WHAT THE TASK REQUIRES => Every line from the one with "ブランディングを適用。" to the one with "Teraz NASA Capital", including those two, is to be copied exactly; all other lines of the entries below are left out.

INFORMATION GIVEN =>
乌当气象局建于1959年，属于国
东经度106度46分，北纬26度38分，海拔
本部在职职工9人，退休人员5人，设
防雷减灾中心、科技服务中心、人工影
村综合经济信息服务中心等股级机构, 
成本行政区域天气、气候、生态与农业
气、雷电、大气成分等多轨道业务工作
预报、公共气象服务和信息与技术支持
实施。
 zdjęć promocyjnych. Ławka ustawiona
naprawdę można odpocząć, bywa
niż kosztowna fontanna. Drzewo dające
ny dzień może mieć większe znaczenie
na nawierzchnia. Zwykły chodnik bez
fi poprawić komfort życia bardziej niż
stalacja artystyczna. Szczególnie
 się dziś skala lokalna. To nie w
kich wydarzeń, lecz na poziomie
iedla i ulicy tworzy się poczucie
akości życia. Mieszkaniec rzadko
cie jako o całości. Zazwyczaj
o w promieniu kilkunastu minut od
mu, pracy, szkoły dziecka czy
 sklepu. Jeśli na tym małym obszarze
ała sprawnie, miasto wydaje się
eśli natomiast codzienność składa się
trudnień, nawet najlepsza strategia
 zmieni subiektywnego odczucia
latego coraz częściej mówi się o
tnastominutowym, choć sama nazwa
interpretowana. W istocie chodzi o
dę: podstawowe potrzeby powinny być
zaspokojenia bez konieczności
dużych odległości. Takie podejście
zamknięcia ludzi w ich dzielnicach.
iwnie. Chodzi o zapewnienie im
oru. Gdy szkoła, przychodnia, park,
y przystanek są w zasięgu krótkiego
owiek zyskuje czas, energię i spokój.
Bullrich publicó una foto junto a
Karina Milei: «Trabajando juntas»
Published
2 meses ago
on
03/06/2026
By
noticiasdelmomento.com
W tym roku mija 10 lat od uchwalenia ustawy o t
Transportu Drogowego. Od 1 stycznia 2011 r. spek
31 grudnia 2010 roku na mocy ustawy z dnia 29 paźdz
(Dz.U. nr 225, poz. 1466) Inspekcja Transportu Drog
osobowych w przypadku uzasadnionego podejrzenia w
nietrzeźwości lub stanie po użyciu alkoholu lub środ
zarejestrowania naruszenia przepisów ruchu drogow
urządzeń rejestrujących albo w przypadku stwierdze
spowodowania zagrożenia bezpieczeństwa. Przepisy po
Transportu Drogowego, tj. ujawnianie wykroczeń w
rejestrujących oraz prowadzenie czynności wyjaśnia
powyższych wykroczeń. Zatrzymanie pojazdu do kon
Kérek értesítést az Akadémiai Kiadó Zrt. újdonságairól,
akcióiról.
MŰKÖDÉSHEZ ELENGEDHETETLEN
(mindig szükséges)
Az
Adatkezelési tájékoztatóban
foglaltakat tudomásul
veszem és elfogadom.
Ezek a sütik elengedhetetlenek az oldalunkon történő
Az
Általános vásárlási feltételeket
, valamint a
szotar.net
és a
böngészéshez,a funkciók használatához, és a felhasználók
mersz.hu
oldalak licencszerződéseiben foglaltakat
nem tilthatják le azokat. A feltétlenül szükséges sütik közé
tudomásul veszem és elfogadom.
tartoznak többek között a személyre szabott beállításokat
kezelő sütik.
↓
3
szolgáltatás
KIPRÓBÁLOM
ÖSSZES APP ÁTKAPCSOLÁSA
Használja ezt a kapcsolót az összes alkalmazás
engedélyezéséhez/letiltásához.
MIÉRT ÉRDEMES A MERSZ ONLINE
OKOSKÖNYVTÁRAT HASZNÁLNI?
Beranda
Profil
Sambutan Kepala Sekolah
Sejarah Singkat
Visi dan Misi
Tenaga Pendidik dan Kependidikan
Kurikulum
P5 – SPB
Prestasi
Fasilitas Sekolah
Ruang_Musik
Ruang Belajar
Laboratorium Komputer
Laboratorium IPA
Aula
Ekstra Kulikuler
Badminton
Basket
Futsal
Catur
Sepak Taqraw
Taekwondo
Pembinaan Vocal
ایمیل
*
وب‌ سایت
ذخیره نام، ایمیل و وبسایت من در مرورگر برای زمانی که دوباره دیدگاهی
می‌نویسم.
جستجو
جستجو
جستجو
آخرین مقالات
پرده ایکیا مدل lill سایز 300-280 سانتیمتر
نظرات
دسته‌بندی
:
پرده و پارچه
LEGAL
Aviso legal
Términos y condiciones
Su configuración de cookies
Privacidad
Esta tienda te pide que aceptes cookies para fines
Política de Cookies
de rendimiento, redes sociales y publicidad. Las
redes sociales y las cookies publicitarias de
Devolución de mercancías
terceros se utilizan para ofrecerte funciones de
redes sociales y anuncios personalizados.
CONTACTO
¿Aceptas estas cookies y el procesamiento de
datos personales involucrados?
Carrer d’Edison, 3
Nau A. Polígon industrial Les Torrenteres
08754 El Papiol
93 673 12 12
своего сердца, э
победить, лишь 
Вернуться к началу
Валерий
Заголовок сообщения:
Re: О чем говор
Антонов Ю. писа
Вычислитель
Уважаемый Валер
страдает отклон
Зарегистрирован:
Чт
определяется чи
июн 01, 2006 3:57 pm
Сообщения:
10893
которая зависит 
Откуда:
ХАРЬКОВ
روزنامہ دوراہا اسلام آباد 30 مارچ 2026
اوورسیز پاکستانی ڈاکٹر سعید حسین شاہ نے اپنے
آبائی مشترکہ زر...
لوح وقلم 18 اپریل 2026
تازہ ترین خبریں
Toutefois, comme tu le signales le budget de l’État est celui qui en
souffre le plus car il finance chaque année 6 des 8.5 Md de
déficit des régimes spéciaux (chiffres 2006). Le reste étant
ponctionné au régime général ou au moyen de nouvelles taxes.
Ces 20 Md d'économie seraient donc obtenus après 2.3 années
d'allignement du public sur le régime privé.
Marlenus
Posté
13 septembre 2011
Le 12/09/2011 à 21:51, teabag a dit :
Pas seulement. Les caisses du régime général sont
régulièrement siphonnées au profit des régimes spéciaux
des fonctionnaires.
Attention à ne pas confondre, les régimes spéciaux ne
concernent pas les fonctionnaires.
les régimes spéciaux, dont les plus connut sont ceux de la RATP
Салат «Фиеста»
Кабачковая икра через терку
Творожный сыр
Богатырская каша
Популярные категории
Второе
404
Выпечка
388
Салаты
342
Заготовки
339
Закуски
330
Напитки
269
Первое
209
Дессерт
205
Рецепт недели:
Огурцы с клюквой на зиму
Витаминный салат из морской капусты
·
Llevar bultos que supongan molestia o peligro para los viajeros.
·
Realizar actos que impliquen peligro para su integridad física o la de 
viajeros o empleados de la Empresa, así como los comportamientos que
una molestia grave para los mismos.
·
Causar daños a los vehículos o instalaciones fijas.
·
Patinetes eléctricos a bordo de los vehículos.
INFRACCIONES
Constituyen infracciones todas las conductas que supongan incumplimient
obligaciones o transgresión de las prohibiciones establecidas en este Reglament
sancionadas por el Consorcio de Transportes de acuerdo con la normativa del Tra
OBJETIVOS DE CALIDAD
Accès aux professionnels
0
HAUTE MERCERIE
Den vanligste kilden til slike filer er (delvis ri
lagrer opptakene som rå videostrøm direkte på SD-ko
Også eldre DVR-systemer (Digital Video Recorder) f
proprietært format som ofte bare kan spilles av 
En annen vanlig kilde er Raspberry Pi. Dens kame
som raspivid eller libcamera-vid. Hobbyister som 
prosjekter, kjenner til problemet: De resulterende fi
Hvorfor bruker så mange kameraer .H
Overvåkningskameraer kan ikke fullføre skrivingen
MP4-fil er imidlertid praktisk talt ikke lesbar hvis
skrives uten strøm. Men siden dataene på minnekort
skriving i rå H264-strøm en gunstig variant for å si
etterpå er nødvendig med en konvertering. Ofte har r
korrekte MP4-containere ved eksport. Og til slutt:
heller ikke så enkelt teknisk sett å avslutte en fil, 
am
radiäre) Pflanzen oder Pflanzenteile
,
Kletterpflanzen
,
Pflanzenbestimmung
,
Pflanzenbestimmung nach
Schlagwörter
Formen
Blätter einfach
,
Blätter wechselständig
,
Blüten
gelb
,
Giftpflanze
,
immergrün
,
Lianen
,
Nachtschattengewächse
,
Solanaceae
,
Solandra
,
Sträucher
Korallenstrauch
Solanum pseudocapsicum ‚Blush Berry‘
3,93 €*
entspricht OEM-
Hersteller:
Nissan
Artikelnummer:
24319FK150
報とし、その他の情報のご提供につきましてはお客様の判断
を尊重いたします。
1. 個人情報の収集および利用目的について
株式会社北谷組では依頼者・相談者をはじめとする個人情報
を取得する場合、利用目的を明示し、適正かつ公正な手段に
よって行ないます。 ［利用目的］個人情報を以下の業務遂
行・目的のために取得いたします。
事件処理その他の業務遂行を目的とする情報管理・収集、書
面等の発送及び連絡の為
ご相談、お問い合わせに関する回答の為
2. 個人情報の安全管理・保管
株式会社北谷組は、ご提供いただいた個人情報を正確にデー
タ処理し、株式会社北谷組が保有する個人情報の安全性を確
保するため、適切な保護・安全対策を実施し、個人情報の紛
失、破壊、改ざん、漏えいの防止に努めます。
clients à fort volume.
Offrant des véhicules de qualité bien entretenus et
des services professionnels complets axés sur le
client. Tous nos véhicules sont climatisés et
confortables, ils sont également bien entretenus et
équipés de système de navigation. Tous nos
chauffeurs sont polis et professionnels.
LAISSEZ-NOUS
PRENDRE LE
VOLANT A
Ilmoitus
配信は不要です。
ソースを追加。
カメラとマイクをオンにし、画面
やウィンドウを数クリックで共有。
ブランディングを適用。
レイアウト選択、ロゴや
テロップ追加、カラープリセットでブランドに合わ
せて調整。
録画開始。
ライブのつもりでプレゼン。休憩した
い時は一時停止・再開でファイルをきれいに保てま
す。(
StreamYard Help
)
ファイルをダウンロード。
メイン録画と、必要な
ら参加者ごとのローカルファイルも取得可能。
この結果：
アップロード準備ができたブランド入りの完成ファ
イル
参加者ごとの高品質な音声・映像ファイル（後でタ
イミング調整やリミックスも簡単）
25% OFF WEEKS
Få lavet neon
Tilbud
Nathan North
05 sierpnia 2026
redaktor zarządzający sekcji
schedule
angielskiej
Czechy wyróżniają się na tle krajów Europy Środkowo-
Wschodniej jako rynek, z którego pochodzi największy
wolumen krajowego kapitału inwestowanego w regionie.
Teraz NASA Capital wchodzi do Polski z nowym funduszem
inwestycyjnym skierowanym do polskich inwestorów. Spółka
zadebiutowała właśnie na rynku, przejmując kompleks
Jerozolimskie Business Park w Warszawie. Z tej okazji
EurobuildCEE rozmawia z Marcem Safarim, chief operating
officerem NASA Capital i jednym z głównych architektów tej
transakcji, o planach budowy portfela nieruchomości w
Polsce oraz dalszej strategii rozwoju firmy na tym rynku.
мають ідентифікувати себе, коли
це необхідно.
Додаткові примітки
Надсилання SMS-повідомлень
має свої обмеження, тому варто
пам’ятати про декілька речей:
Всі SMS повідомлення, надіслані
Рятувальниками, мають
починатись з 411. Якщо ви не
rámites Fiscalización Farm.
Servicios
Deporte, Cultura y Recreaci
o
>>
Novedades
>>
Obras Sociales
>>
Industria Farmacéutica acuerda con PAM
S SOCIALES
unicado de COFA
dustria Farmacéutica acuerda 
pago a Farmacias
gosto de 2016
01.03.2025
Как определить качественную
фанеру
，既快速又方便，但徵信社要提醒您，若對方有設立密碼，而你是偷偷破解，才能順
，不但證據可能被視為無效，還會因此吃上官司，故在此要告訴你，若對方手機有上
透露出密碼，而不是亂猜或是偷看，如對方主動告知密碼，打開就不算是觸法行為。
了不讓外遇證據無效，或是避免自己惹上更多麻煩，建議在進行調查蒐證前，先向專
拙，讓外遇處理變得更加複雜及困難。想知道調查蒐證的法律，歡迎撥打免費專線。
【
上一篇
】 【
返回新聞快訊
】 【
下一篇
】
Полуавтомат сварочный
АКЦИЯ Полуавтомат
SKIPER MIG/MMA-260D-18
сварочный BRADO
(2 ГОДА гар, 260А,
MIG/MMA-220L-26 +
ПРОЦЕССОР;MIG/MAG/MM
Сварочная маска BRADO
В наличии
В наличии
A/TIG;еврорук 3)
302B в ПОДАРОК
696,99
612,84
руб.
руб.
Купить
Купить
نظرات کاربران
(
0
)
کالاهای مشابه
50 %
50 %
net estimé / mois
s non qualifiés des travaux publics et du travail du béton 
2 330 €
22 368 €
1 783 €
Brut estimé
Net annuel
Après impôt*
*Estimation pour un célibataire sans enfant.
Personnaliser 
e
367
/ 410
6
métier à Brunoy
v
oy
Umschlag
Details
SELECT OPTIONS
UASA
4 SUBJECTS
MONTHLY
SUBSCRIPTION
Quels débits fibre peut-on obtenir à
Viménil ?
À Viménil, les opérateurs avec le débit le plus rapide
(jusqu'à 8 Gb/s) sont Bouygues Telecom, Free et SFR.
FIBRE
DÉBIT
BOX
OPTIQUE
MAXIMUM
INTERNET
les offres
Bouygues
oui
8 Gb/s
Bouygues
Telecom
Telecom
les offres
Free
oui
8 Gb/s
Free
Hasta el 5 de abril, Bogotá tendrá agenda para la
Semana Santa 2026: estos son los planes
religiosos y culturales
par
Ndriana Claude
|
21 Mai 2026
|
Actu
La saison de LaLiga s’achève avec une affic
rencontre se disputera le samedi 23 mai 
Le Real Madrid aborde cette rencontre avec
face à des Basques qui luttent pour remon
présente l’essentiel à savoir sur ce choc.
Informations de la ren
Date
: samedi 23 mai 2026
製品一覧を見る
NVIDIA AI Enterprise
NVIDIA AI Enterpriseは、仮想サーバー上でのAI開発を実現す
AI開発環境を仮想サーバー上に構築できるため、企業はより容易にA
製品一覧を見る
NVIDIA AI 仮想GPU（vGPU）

RESPONSE AREA =>
ブランディングを適用。
レイアウト選択、ロゴや
テロップ追加、カラープリセットでブランドに合わ
せて調整。
録画開始。
ライブのつもりでプレゼン。休憩した
い時は一時停止・再開でファイルをきれいに保てま
す。(
StreamYard Help
)
ファイルをダウンロード。
メイン録画と、必要な
ら参加者ごとのローカルファイルも取得可能。
この結果：
アップロード準備ができたブランド入りの完成ファ
イル
参加者ごとの高品質な音声・映像ファイル（後でタ
イミング調整やリミックスも簡単）
25% OFF WEEKS
Få lavet neon
Tilbud
Nathan North
05 sierpnia 2026
redaktor zarządzający sekcji
schedule
angielskiej
Czechy wyróżniają się na tle krajów Europy Środkowo-
Wschodniej jako rynek, z którego pochodzi największy
wolumen krajowego kapitału inwestowanego w regionie.
Teraz NASA Capital wchodzi do Polski z nowym funduszem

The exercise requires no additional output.